======== Entries provided ========
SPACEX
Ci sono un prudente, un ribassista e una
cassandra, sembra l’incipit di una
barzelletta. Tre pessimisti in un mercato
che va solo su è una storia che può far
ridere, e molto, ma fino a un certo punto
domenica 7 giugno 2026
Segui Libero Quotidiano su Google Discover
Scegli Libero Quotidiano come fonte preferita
========
> Exercise: With the line containing "domenica 7 giugno 2026" as the start, transcribe each line through the end of the listing above, exactly and only.

> Solved exercise:
domenica 7 giugno 2026
Segui Libero Quotidiano su Google Discover
Scegli Libero Quotidiano come fonte preferita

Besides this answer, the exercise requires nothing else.